As Prefect of Hall, Kilby demanded to know where Morgan had been. Morgan opined that it scarcely seemed any of Kilby's affair as Morgan was in the Upper School and had therefore been trusted to do his prep independently all year. This weak-chinned item refused to accept Morgan's rational defense and pressed for details. It appeared Morgan's studymates had not been able to enlighten the flunky, and he claimed Morgan's whereabouts had become his business when Morgan had failed to turn up for prayers. Morgan suggested that Kilby have his eyes checked, for Morgan had indeed attended evening chapel, but due to having been detained in consultation with Mr. Grieves—perhaps the bobby-in-training would like to question their illustrious history master? Oh, had Mr. Grieves departed? How inconvenient—due to their protracted conference on the subject of cotton mills, Morgan had been forced to sit apart from his companions. Kilby considered this alleged state of affairs implausible seeing that he was rigorous with chapel attendance, always making sure to check boys on exit as well as entrance. Morgan confessed this difficult to believe as he had on several occasions noticed Kilby's esteemed eminence conferring with his counterparts in other Houses on the matter of wagers. Perhaps he had been similarly engaged this evening when Morgan had passed into and out of the chapel amidst the Academy's two hundred and twelve other denizens? Kilby lost his patience at this point, and unfortunately, Nathan and Laurie chose that moment to emerge from the washrooms and utter sounds, albeit brief, which betrayed their surprise. Morgan was therefore invited to visit the JCR at his earliest convenience upon changing for bed and performing his evening ablutions.

—Thanks a lot! Morgan said when Kilby had left.

—Where on earth were you? Nathan demanded.

Morgan glared at them both and began to undress. Laurie sprawled across the bench:

—I thought you said you weren't going to the Keys alone anymore.

—It was spur-of-the-moment.

—A promise is a promise, Nathan insisted.

—It was a solo expedition.

Nathan and Laurie took great exception to this claim. They followed Morgan into the washroom, which was emptying as Lower School lights-out was called.

—Whatever you call it, Laurie said, I hope it was worth it. Kilby looked incandescent.

—Sod Kilby, Morgan said. It was worth ten JCR whackings.

They drew near, curiosity fired. Morgan wet his toothbrush and dipped it in powder:

—Polly.

—What!

Nathan looked as though he'd forgotten how to breathe.

—Did you…?

Morgan began to clean his teeth.

—Don't imagine you're stopping there!

*   *   *

Something was seriously the matter with his balls. They'd ached countless times before, but this was another order of magnitude. Having to see the JCR was a massive impediment to the release his body so urgently required. He sauntered downstairs but his lungs failed to pump with conviction. It had been a long time since he'd had the cane and even longer since he'd had it in pajamas. He cared nothing in principle for the JCR's fatuous displays, but he had not been prepared to suffer them today.
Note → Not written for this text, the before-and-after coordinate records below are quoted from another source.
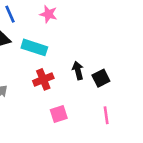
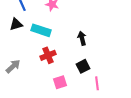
black arrow: (78, 70) -> (82, 38), moved
black square: (101, 78) -> (83, 66), moved

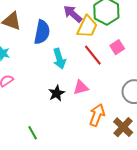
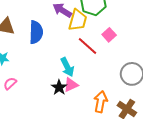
cyan arrow: (59, 59) -> (67, 67), moved
pink triangle: (81, 87) -> (71, 85), moved

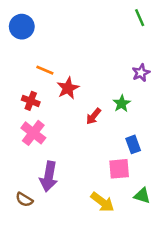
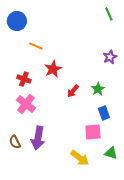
orange line: (45, 70) -> (36, 46), moved
green star: (122, 103) -> (98, 89), moved
brown semicircle: (24, 200) -> (15, 142), moved, turned 32

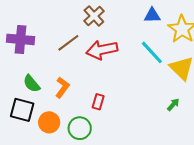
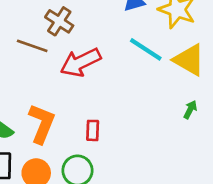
brown line: (68, 43) -> (32, 46), moved, turned 70
orange L-shape: (62, 87) -> (42, 124), size x1.4

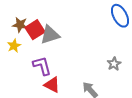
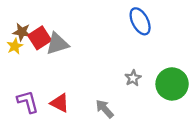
yellow star: (14, 46) -> (15, 46), moved
purple L-shape: (42, 66) -> (28, 102), moved

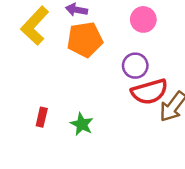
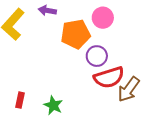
orange pentagon: (85, 40) -> (76, 34), moved

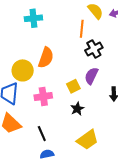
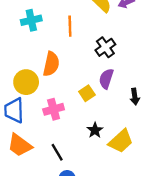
orange line: (82, 29) -> (70, 26), moved
black star: (77, 109) -> (95, 130), moved
yellow trapezoid: (87, 140) -> (121, 141), moved

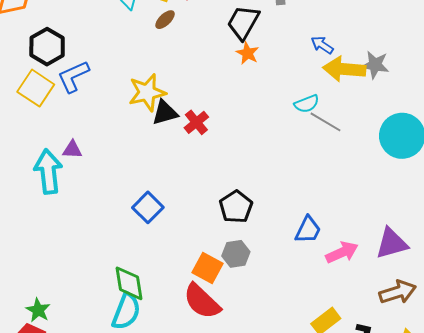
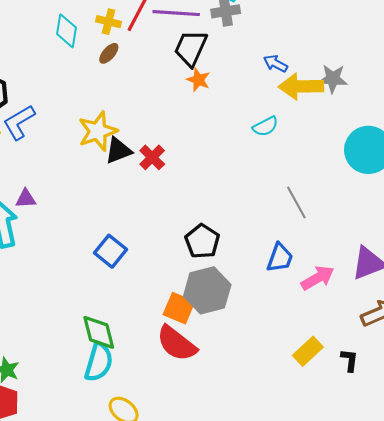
gray line: (325, 122) -> (296, 203), moved, turned 36
gray hexagon: (236, 254) -> (207, 290), size x1.6

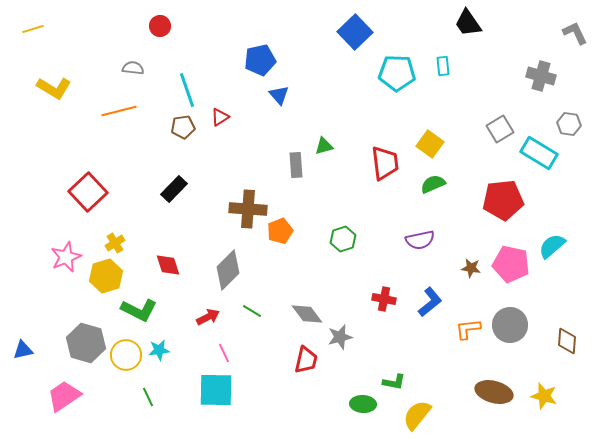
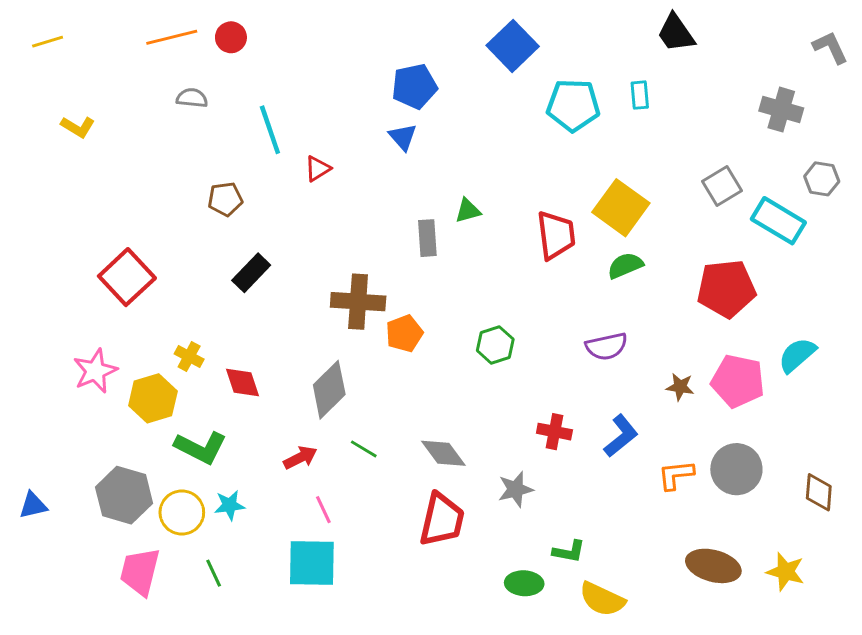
blue pentagon: (260, 60) -> (414, 86), moved
yellow L-shape: (54, 88) -> (78, 127), size x0.7
orange line: (119, 111) -> (172, 37), moved
brown pentagon: (183, 127) -> (225, 199), moved
yellow square: (430, 144) -> (621, 208), size x1.4
yellow cross: (115, 243) -> (189, 356), moved, turned -30
gray star: (340, 337) -> (515, 489), moved
red trapezoid: (306, 360) -> (442, 520), size x1.4
pink trapezoid: (64, 396) -> (140, 572), moved, turned -42
yellow semicircle: (417, 415) -> (602, 599), turned -104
JCR be hanged, it was worth it for Polly. Her lips, their heat, their strength, the fullness of her tongue, the aggression of her teeth, and—God!—the agility of her fingers and the unspeakable flesh beneath her buttons. Even thinking of her was returning him to—

—Wilberforce, what the hell are you doing?

Morgan pressed against the window and composed his face before his Captain of Games.

—Pondering the ecstasies of cricket, Barlow.

—Don't you think you're in enough hot water? Move, so we can be done with this wretched day.

As Barlow hauled him down the stairs, Morgan tightened the cord of his dressing gown and hoped his cock would get itself under control. It wasn't the worst thing to feel that kind of hunger before being whacked. The worst thing, Silk taught him, was to spunk first. Everything hurt worse after spunking. Still, it wouldn't do to be obvious with the JCR, that meddling, self-important trio of morons.